» Material for the task:
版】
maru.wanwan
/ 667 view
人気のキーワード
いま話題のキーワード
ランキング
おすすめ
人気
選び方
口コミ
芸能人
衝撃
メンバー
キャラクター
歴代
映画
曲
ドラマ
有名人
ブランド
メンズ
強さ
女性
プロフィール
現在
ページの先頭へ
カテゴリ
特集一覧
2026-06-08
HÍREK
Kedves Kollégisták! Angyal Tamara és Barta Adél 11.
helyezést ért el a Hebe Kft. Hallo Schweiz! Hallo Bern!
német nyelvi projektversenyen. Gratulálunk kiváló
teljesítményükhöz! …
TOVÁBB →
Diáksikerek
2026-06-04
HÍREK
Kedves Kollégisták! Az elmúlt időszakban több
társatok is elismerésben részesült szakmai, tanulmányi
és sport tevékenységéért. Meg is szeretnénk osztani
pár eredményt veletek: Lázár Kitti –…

» Exercise details:
Return exactly what appears in the records from the line with "Kedves Kollégisták! Az elmúlt időszakban több" through the final line, and nothing else.

» Solved exercise:
Kedves Kollégisták! Az elmúlt időszakban több
társatok is elismerésben részesült szakmai, tanulmányi
és sport tevékenységéért. Meg is szeretnénk osztani
pár eredményt veletek: Lázár Kitti –…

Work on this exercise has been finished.